● **Information supplied**
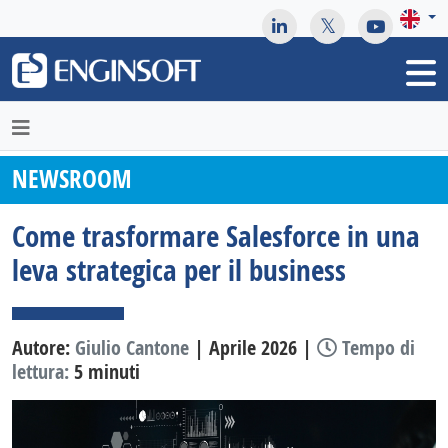
May we use cookies to track your activities? We take your
privacy very seriously. Please see our privacy policy for details
and any questions.
Yes
No
NEWSROOM
Come trasformare Salesforce in una
leva strategica per il business
Autore:
Giulio Cantone
| Aprile 2026 |
Tempo di
lettura:
5 minuti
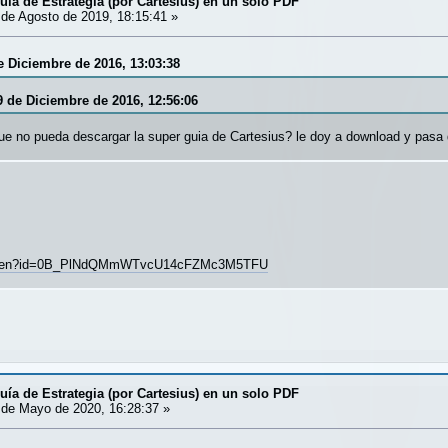
uía de Estrategia (por Cartesius) en un solo PDF
de Agosto de 2019, 18:15:41 »
e Diciembre de 2016, 13:03:38
9 de Diciembre de 2016, 12:56:06
ue no pueda descargar la super guia de Cartesius? le doy a download y pas
om/open?id=0B_PlNdQMmWTvcU14cFZMc3M5TFU
uía de Estrategia (por Cartesius) en un solo PDF
de Mayo de 2020, 16:28:37 »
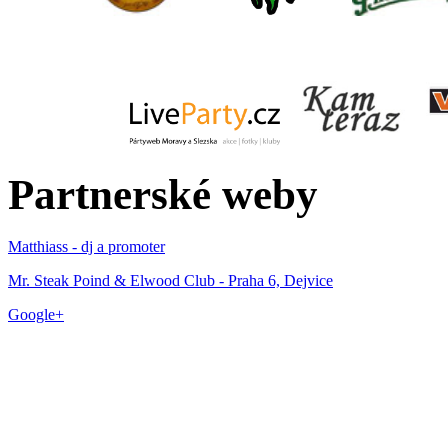
Partnerské weby
Matthiass - dj a promoter
Mr. Steak Poind & Elwood Club - Praha 6, Dejvice
Google+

● **Exercise requirements**
Read the material above and copy out each line holding "Diciembre".

● **Exercise result**
e Diciembre de 2016, 13:03:38
9 de Diciembre de 2016, 12:56:06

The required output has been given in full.